> [Exercise input]:
● ● ● ● ●
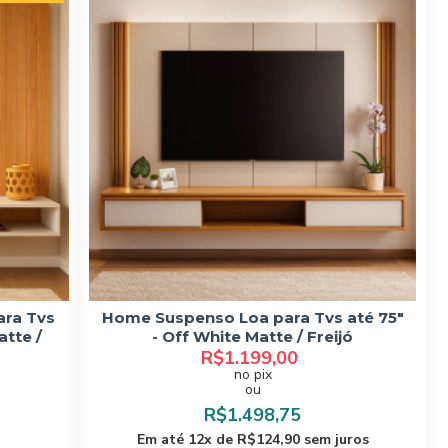
ara Tvs
Home Suspenso Loa para Tvs até 75"
atte /
- Off White Matte / Freijó
R$1.199,00
no pix
ou
R$1.498,75
Em até 12x de R$124,90 sem juros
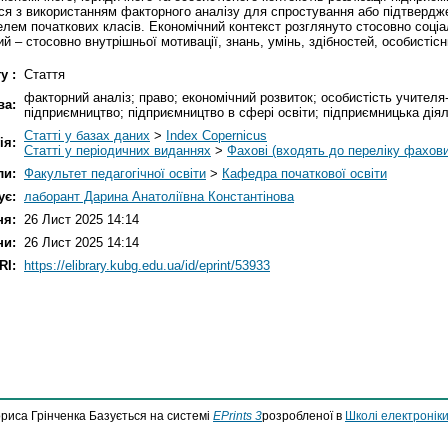
ся з використанням факторного аналізу для спростування або підтвердже
елем початкових класів. Економічний контекст розглянуто стосовно соціа
 – стосовно внутрішньої мотивації, знань, умінь, здібностей, особистісн
у :
Стаття
факторний аналіз; право; економічний розвиток; особистість учителя-
ва:
підприємництво; підприємництво в сфері освіти; підприємницька діял
Статті у базах даних
>
Index Copernicus
ія:
Статті у періодичних виданнях
>
Фахові (входять до переліку фахов
ли:
Факультет педагогічної освіти
>
Кафедра початкової освіти
ує:
лаборант Дарина Анатоліївна Константінова
ня:
26 Лист 2025 14:14
ни:
26 Лист 2025 14:14
RI:
https://elibrary.kubg.edu.ua/id/eprint/53933
ориса Грінченка Базується на системі
EPrints 3
розробленої в
Школі електроніки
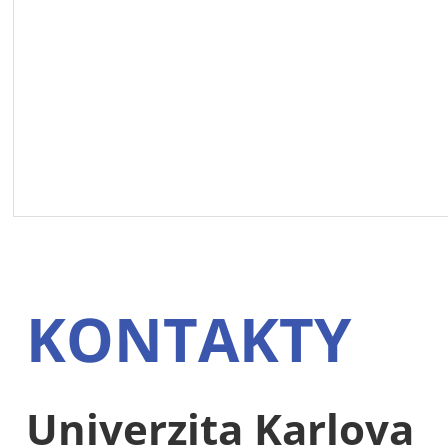
KONTAKTY
Univerzita Karlova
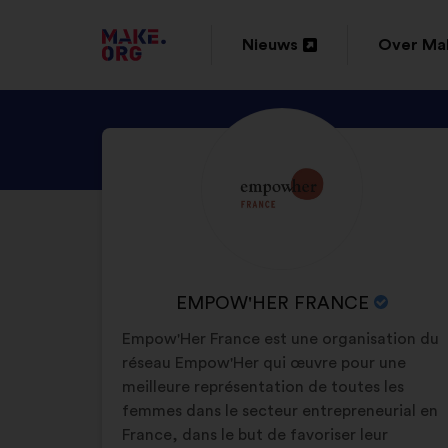
GA
Nieuws
Over Ma
Openen
Openen
NAAR
in
in
DE
BEKIJK
Biografie:
een
een
HOMEPAGE
HET
nieuw
nieuw
VAN
PROFIEL
tabblad
tabblad
VAN
MAKE.ORG
EMPOW'HER
FRANCE
NAAM
EMPOW'HER FRANCE
VAN
Empow'Her France est une organisation du
DE
réseau Empow'Her qui œuvre pour une
ORGANISATIE:
meilleure représentation de toutes les
femmes dans le secteur entrepreneurial en
France, dans le but de favoriser leur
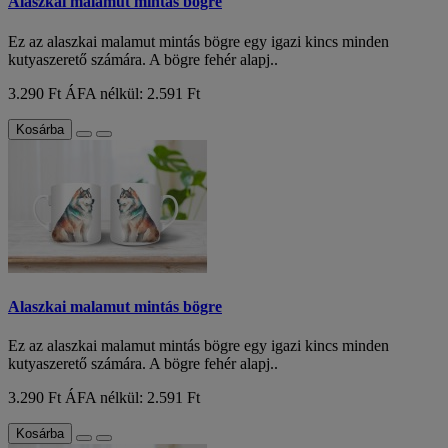
Alaszkai malamut mintás bögre
Ez az alaszkai malamut mintás bögre egy igazi kincs minden
kutyaszerető számára. A bögre fehér alapj..
3.290 Ft
ÁFA nélkül: 2.591 Ft
Kosárba
Alaszkai malamut mintás bögre
Ez az alaszkai malamut mintás bögre egy igazi kincs minden
kutyaszerető számára. A bögre fehér alapj..
3.290 Ft
ÁFA nélkül: 2.591 Ft
Kosárba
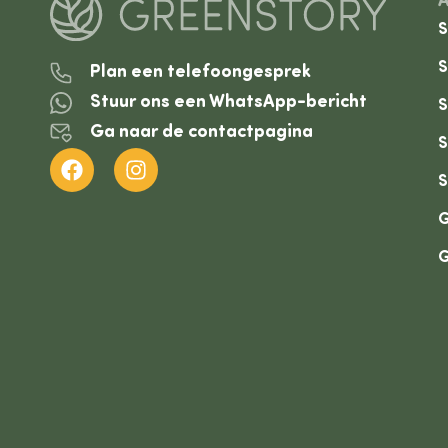
S
S
Plan een telefoongesprek
Stuur ons een WhatsApp-bericht
S
Ga naar de contactpagina
S
S
G
G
● ● ● ● ●
> [Exercise]: Please retype the listing above word for word, skipping each picture.

> [Answer box]:
ara Tvs
Home Suspenso Loa para Tvs até 75"
atte /
- Off White Matte / Freijó
R$1.199,00
no pix
ou
R$1.498,75
Em até 12x de R$124,90 sem juros
ся з використанням факторного аналізу для спростування або підтвердже
елем початкових класів. Економічний контекст розглянуто стосовно соціа
 – стосовно внутрішньої мотивації, знань, умінь, здібностей, особистісн
у :
Стаття
факторний аналіз; право; економічний розвиток; особистість учителя-
ва:
підприємництво; підприємництво в сфері освіти; підприємницька діял
Статті у базах даних
>
Index Copernicus
ія:
Статті у періодичних виданнях
>
Фахові (входять до переліку фахов
ли:
Факультет педагогічної освіти
>
Кафедра початкової освіти
ує:
лаборант Дарина Анатоліївна Константінова
ня:
26 Лист 2025 14:14
ни:
26 Лист 2025 14:14
RI:
https://elibrary.kubg.edu.ua/id/eprint/53933
ориса Грінченка Базується на системі
EPrints 3
розробленої в
Школі електроніки
KONTAKTY
Univerzita Karlova
GA
Nieuws
Over Ma
Openen
Openen
NAAR
in
in
DE
BEKIJK
Biografie:
een
een
HOMEPAGE
HET
nieuw
nieuw
VAN
PROFIEL
tabblad
tabblad
VAN
MAKE.ORG
EMPOW'HER
FRANCE
NAAM
EMPOW'HER FRANCE
VAN
Empow'Her France est une organisation du
DE
réseau Empow'Her qui œuvre pour une
ORGANISATIE:
meilleure représentation de toutes les
femmes dans le secteur entrepreneurial en
France, dans le but de favoriser leur
Alaszkai malamut mintás bögre
Ez az alaszkai malamut mintás bögre egy igazi kincs minden
kutyaszerető számára. A bögre fehér alapj..
3.290 Ft
ÁFA nélkül: 2.591 Ft
Kosárba
Alaszkai malamut mintás bögre
Ez az alaszkai malamut mintás bögre egy igazi kincs minden
kutyaszerető számára. A bögre fehér alapj..
3.290 Ft
ÁFA nélkül: 2.591 Ft
Kosárba
S
S
Plan een telefoongesprek
Stuur ons een WhatsApp-bericht
S
Ga naar de contactpagina
S
S
G
G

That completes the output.